Personally, I'd prefer to see the parser in
dot_parser.pyturned into a class, with each parsing run performed by a new instance of that class, all of the functions turned into class methods, and all of the globals migrated to instance variables. (graphparseritself, the actual pyparsing parser definition, is also a global, and since it maintains state I worry about its reentrancy as well.)
So, my first attempt at doing that not only broke, but it broke the OLD parser as well. (I copied dot_parser.py to a new file, class-ified the parser, and then made it conditional in pydot/__init__.py which parser would be used. I was very surprised that that alone caused it to break.)
That's OK, tho, turns out that breakage was just the code to test the logging, interacting badly with unittest-parallel because it reloads all of the modules. If I either ripped out the logging test, OR switched from unittest-parallel to regular unittest, I was back to things working OK with the OLD dot_parser.py code.
However, my new code still breaks with random ERROR results from various tests.
Turns out pyparsing is simply not thread-safe, itself (pyparsing/pyparsing#89), and if we want to make it possible to call the parser from multiple threads we'll have to put a lock on it so that only one thread at a time can be in the parser. There's no such lock in pyparsing because, as pyparsing's lead dev @ptmcg says in that issue,
if we protect the whole of pyparsing with a lock
This is something that is more easily/cleanly done in the calling code than in pyparsing itself, especially since there are so few parse-time entry points.
The same may be true here, as well. We can possibly make dot_parser safe for multiple threads, but we'd be doing it by locking the code so that only one thread at a time can be in it. It may be easier to just not try calling it from multiple threads at the same time, because that's not going to work, and it seems there's nothing pydot can do to make that work regardless.
(The other possibility is, we could simply copy.deepcopy and reset the global top_graphs before returning it from each parse_dot_data() call, so that the results of previous parsing runs won't be impacted by any future runs. It'll slow things down slightly, but may be enough thread-safety for most users. Which is good because it's also apparently as much thread-safety as we can provide.)

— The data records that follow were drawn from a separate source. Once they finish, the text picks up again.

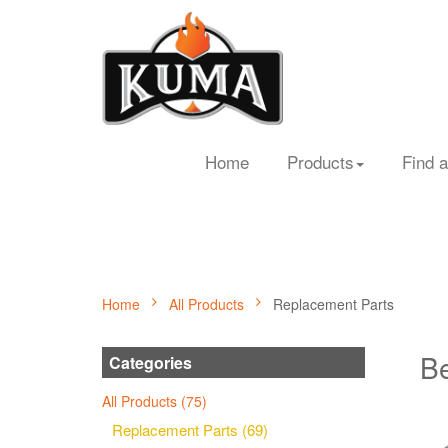
Home
Products
Find a
Home
All Products
Replacement Parts
Be
Categories
All Products (75)
Replacement Parts (69)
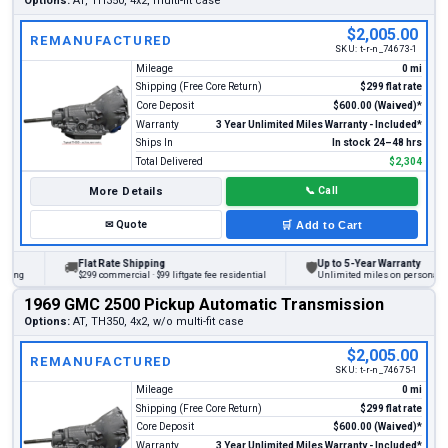
Options:
AT, TH350, 4x2, multi-fit case
$2,005.00
REMANUFACTURED
SKU:
t-r-n_74673-1
Mileage
0 mi
Shipping (Free Core Return)
$299 flat rate
Core Deposit
$600.00 (Waived)*
Warranty
3 Year Unlimited Miles Warranty - Included*
Ships In
In stock 24–48 hrs
Total Delivered
$2,304
More Details
📞
Call
✉
Quote
🛒
Add to Cart
Flat Rate Shipping
Up to 5-Year Warranty
🚚
🛡
ing
$299 commercial · $99 liftgate fee residential
Unlimited miles on personal vehi
1969 GMC 2500 Pickup Automatic Transmission
Options:
AT, TH350, 4x2, w/o multi-fit case
$2,005.00
REMANUFACTURED
SKU:
t-r-n_74675-1
Mileage
0 mi
Shipping (Free Core Return)
$299 flat rate
Core Deposit
$600.00 (Waived)*
Warranty
3 Year Unlimited Miles Warranty - Included*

We might not even need a deepcopy, a shallow copy might be sufficient come to think of it. Never mind, we're already effectively doing a shallow copy by returning list(tokens), but clearly that's not sufficient because those tokens are still references into top_graphs. (In fact, we already do reset top_graphs on each call, so the thread-safety issue must really be in the graphparser.)
Aaand, #TIL that if you copy.deepcopy a pydot.Dot object, it loses all of its instance variables!
Not sure why, yet, but clearly a bug. Possibly in our pickling code.
But it definitely breaks things, when pydot.Dot.create() can't find self.prog because it DOESN'T EXIST.
Edit: Yeah, changing __setstate__ to:
def __setstate__(self, state):
self.__init__(obj_dict=state)
fixes it. Turns out, the objects created when using __getstate__ and __setstate__ don't normally get __init__'ed.
...While that fixes it, it isn't the correct fix, because it means that a copied Dot object's instance variables (prog, shape_files, and formats) will get reset to default when copied/pickled.
Turns out top_graphs doesn't need to be global at all. #404 eliminates it, with no ill effects. (However, this WON'T overcome pyparsing's lack of thread safety and magically make dot_parser thread safe.)
(The deepcopy digression was a dead end — you can't deepcopy frozendicts, by design. So that went nowhere. But it wasn't necessary anyway, and I'm glad I tried it because it exposed the broken copying/pickling of pydot.Dot objects.)
Well, if pyparsing did not set a lock beacuse
This is something that is more easily/cleanly done in the calling code than in pyparsing itself, especially since there are so few parse-time entry points.
Then we can take the same position. parse_dot_data is the only dangerous place and we could just strongly annotate the fact that the function is not thread-safe.
Reopening, as I'm hopeful that #497 can result in a thread-safe Pydot after all.